Let's check that the scripts are stored in the project:

In [8]:
proj

and that a script can be executed!

In [9]:
proj.print_info()

samples contained in the project are: ['A350', 'B350', 'P350']


Now, we save the project... but as we want to keep the original data intacts, we will save only the scripts and keep all data unchanged.

In [10]:
proj.save(overwrite_data=False)

Let's now reload the project in a new object, and check that this is the original data for the dataset

In [11]:
proj = Project.load('HIZECOKE')
proj.plotIR()

<IPython.core.display.Javascript object>

We get the original spectra as expected. 

But now we can use the `preprocess` script which is stored in the project, to apply all change that were recorded.

In [12]:
proj.preprocess()
proj.plotIR()

<IPython.core.display.Javascript object>

## Masking bad data

### Set a mask on a range of columns
Clearly some of the spectra above displayed have problem with noise, or some experiment artifacts. 
Although we could be tempted to simply remove the data, another way, it to mask these bad data. 

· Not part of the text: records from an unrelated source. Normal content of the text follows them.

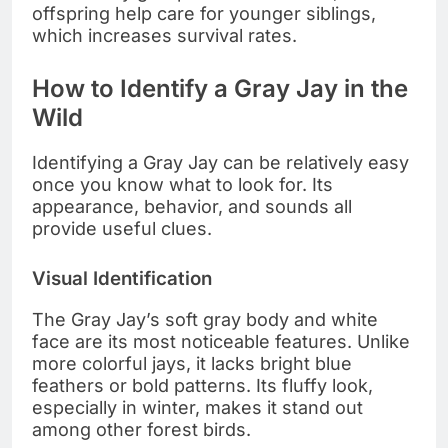
offspring help care for younger siblings,
which increases survival rates.
How to Identify a Gray Jay in the
Wild
Identifying a Gray Jay can be relatively easy
once you know what to look for. Its
appearance, behavior, and sounds all
provide useful clues.
Visual Identification
The Gray Jay’s soft gray body and white
face are its most noticeable features. Unlike
more colorful jays, it lacks bright blue
feathers or bold patterns. Its fluffy look,
especially in winter, makes it stand out
among other forest birds.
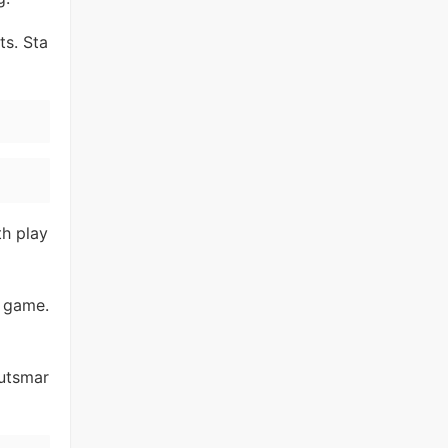
ts. Sta
h play
e game.
outsmar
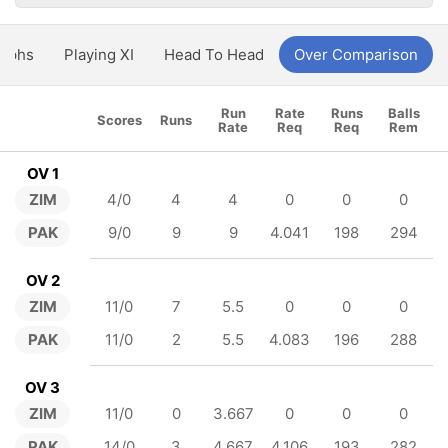
aphs
Playing XI
Head To Head
Over Comparison
Run
Rate
Runs
Balls
Scores
Runs
Rate
Req
Req
Rem
OV 1
ZIM
4/0
4
4
0
0
0
PAK
9/0
9
9
4.041
198
294
OV 2
ZIM
11/0
7
5.5
0
0
0
PAK
11/0
2
5.5
4.083
196
288
OV 3
ZIM
11/0
0
3.667
0
0
0
PAK
14/0
3
4.667
4.106
193
282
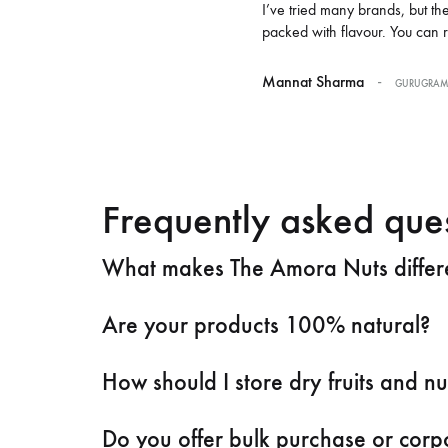
I’ve tried many brands, but t
packed with flavour. You can 
-
Mannat Sharma
GURUGRA
Frequently asked que
What makes The Amora Nuts differen
Are your products 100% natural?
How should I store dry fruits and nu
Do you offer bulk purchase or corpo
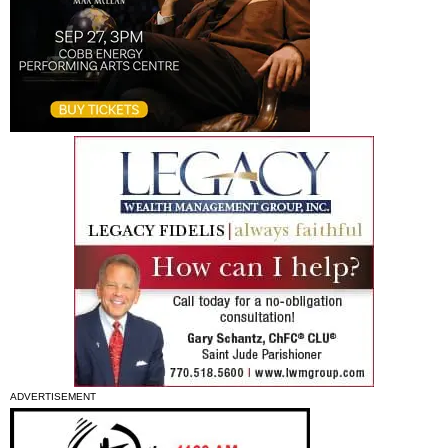
ADVERTISEMENT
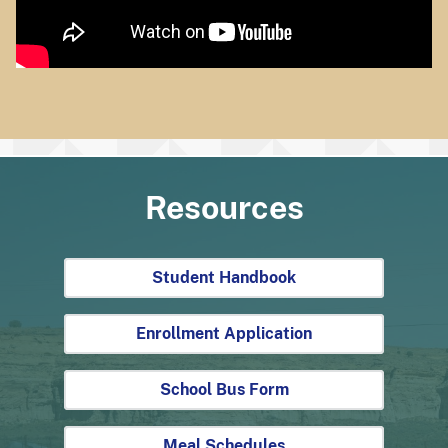
Resources
Student Handbook
Enrollment Application
School Bus Form
Meal Schedules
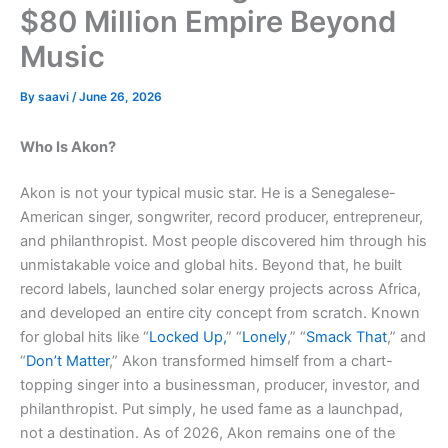
$80 Million Empire Beyond
Music
By
saavi
/
June 26, 2026
Who Is Akon?
Akon is not your typical music star. He is a Senegalese-
American singer, songwriter, record producer, entrepreneur,
and philanthropist. Most people discovered him through his
unmistakable voice and global hits. Beyond that, he built
record labels, launched solar energy projects across Africa,
and developed an entire city concept from scratch. Known
for global hits like “
Locked Up,
” “
Lonely
,” “
Smack That
,” and
“
Don’t Matter
,” Akon transformed himself from a chart-
topping singer into a businessman, producer, investor, and
philanthropist. Put simply, he used fame as a launchpad,
not a destination. As of 2026, Akon remains one of the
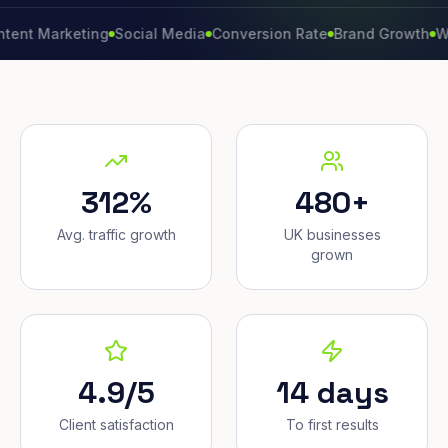
arketing
Social Media
Conversion Rate
Brand Growth
Website
312%
480+
Avg. traffic growth
UK businesses
grown
4.9/5
14 days
Client satisfaction
To first results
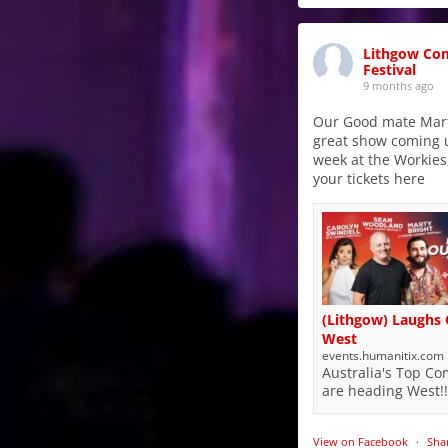
Lithgow Co
Festival
9 months ago
Our Good mate Mart
great show coming 
week at the Workies
your tickets here
(Lithgow) Laughs
West
events.humanitix.com
Australia's Top C
are heading West!!
View on Facebook
·
Sha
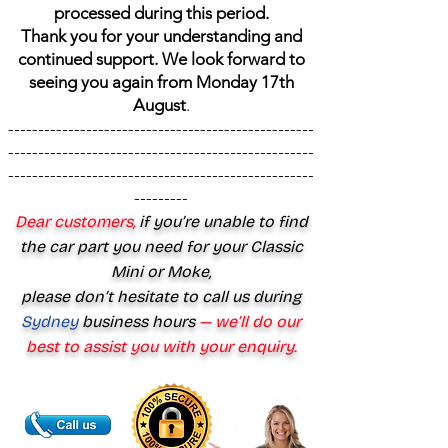
processed during this period.
Thank you for your understanding and
continued support. We look forward to
seeing you again from Monday 17th
August
.
---------------------------------------------------
---------------------------------------------------
---------------------------------------------------
---------
Dear customers,
if you’re unable to find
the car part you need for your Classic
Mini or Moke,
please don’t hesitate to call us during
Sydney
business hours
— we’ll do our
best to assist you with your enquiry.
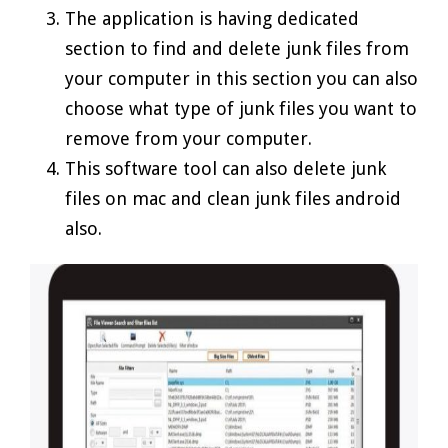
The application is having dedicated
section to find and delete junk files from
your computer in this section you can also
choose what type of junk files you want to
remove from your computer.
This software tool can also delete junk
files on mac and clean junk files android
also.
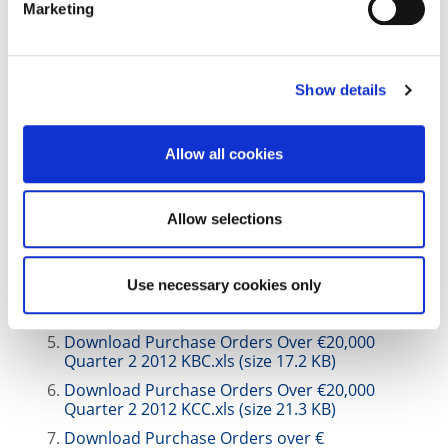
Marketing
Quarter 4,2013 KCC.xls (size 22.1 KB)
Download Purchase Orders Over €20,000
Quarter 4 2013 KBC.xls (size 17.5 KB)
|
Show details
2012
Download Purchase Orders Over €20,000
Allow all cookies
Quarter 4, 2012 KCC.xls (size 37.9 KB)
Download Purchase Orders Over €20,000
Quarter 4, 2012 KBC.xls (size 27.1 KB)
Allow selections
Download Purchase Orders over € 20,000
Quarter 3 2012 KCC.xls (size 21.5 KB)
Use necessary cookies only
Download Purchase Orders Over €20,000
Quarter 3 2012 KBC.xls (size 16.9 KB)
Download Purchase Orders Over €20,000
Quarter 2 2012 KBC.xls (size 17.2 KB)
Download Purchase Orders Over €20,000
Quarter 2 2012 KCC.xls (size 21.3 KB)
Download Purchase Orders over €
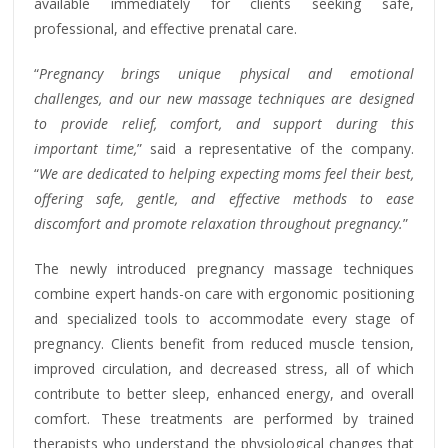
available immediately for clients seeking safe,
professional, and effective prenatal care.
“
Pregnancy brings unique physical and emotional
challenges, and our new massage techniques are designed
to provide relief, comfort, and support during this
important time,
” said a representative of the company.
“
We are dedicated to helping expecting moms feel their best,
offering safe, gentle, and effective methods to ease
discomfort and promote relaxation throughout pregnancy.
”
The newly introduced pregnancy massage techniques
combine expert hands-on care with ergonomic positioning
and specialized tools to accommodate every stage of
pregnancy. Clients benefit from reduced muscle tension,
improved circulation, and decreased stress, all of which
contribute to better sleep, enhanced energy, and overall
comfort. These treatments are performed by trained
therapists who understand the physiological changes that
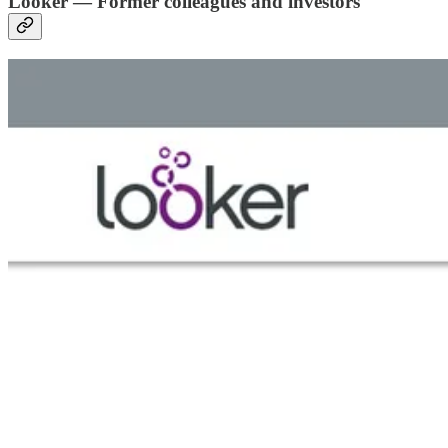
Looker — Former colleagues and investors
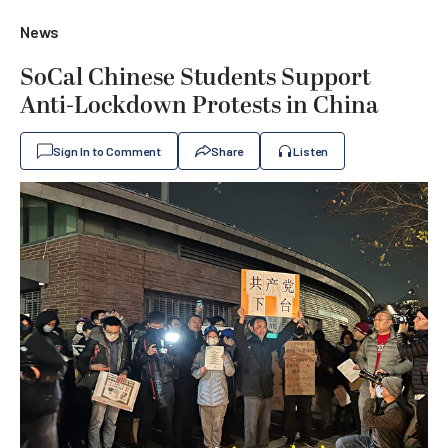
News
SoCal Chinese Students Support
Anti-Lockdown Protests in China
Sign In to Comment
Share
Listen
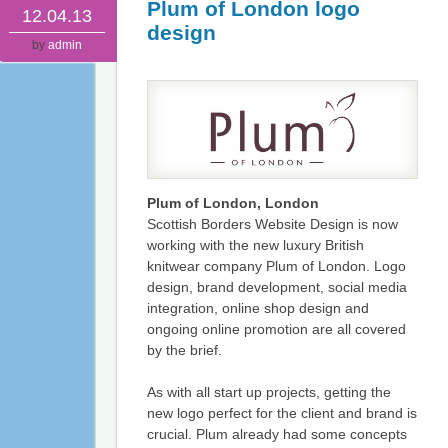
Plum of London logo
12.04.13
design
by
admin
Plum of London, London
Scottish Borders Website Design is now
working with the new luxury British
knitwear company Plum of London. Logo
design, brand development, social media
integration, online shop design and
ongoing online promotion are all covered
by the brief.
As with all start up projects, getting the
new logo perfect for the client and brand is
crucial. Plum already had some concepts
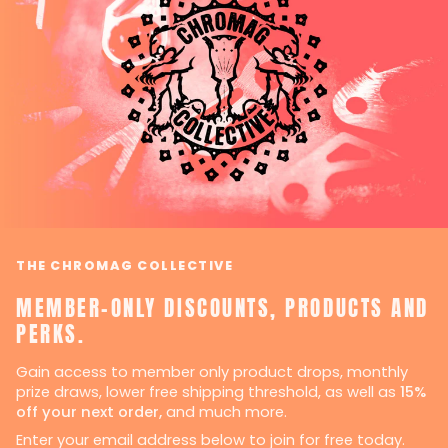
THE CHROMAG COLLECTIVE
MEMBER-ONLY DISCOUNTS, PRODUCTS AND
PERKS.
Gain access to member only product drops, monthly
prize draws, lower free shipping threshold, as well as
15%
off your next order,
and much more.
Enter your email address below to join for free today.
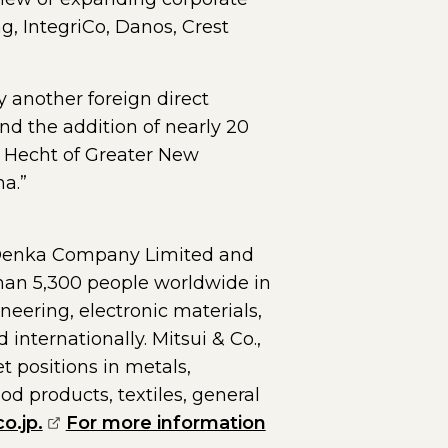
g, IntegriCo, Danos, Crest
y another foreign direct
nd the addition of nearly 20
l Hecht of Greater New
na.”
 Denka Company Limited and
than 5,300 people worldwide in
neering, electronic materials,
nternationally. Mitsui & Co.,
t positions in metals,
d products, textiles, general
(opens external page in a new window)
o.jp.
For more information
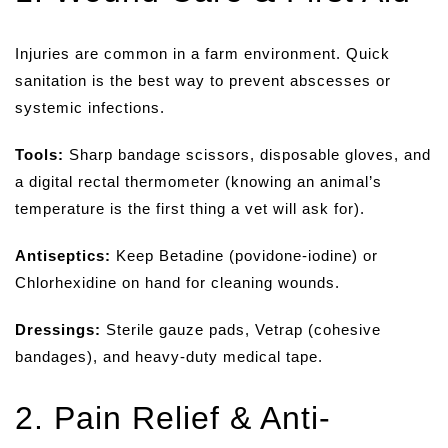
Injuries are common in a farm environment. Quick
sanitation is the best way to prevent abscesses or
systemic infections.
Tools:
Sharp bandage scissors, disposable gloves, and
a digital rectal thermometer (knowing an animal’s
temperature is the first thing a vet will ask for).
Antiseptics:
Keep Betadine (povidone-iodine) or
Chlorhexidine on hand for cleaning wounds.
Dressings:
Sterile gauze pads, Vetrap (cohesive
bandages), and heavy-duty medical tape.
2. Pain Relief & Anti-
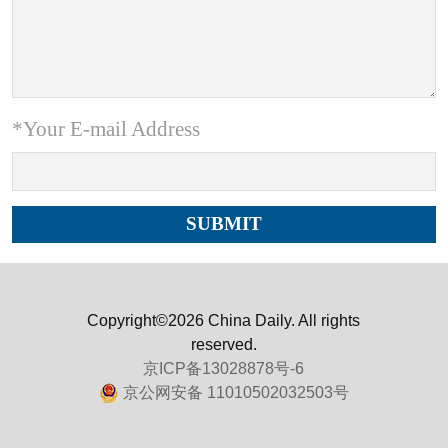
*Your E-mail Address
Copyright©2026 China Daily. All rights
reserved.
京ICP备13028878号-6
京公网安备 11010502032503号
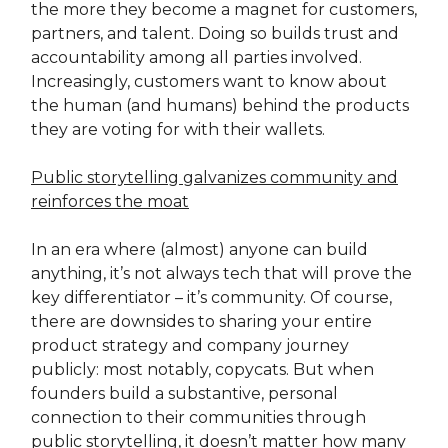
the more they become a magnet for customers,
partners, and talent. Doing so builds trust and
accountability among all parties involved.
Increasingly, customers want to know about
the human (and humans) behind the products
they are voting for with their wallets.
Public storytelling galvanizes community and
reinforces the moat
In an era where (almost) anyone can build
anything, it’s not always tech that will prove the
key differentiator – it’s community. Of course,
there are downsides to sharing your entire
product strategy and company journey
publicly: most notably, copycats. But when
founders build a substantive, personal
connection to their communities through
public storytelling, it doesn’t matter how many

For instance, we may want to mask all data ranging between 2300 and 2700. Let's do that:

In [13]:
for p in proj.projects:   
    p.IR[:, 2300.:2700.]=masked

proj.plotIR()

<IPython.core.display.Javascript object>

### Remove a mask

To remove the mask, we cannot make it selectively. All mask must be removed at the same time:

In [14]:
for p in proj.projects:   
    p.IR.remove_masks()

proj.plotIR()

<IPython.core.display.Javascript object>

### Masking bad data for rows

It appears that the data to remove correspond to some row but it is difficult to find which one in the plot above. So it may be interesting to work on transposed data (we use the operator `.T`).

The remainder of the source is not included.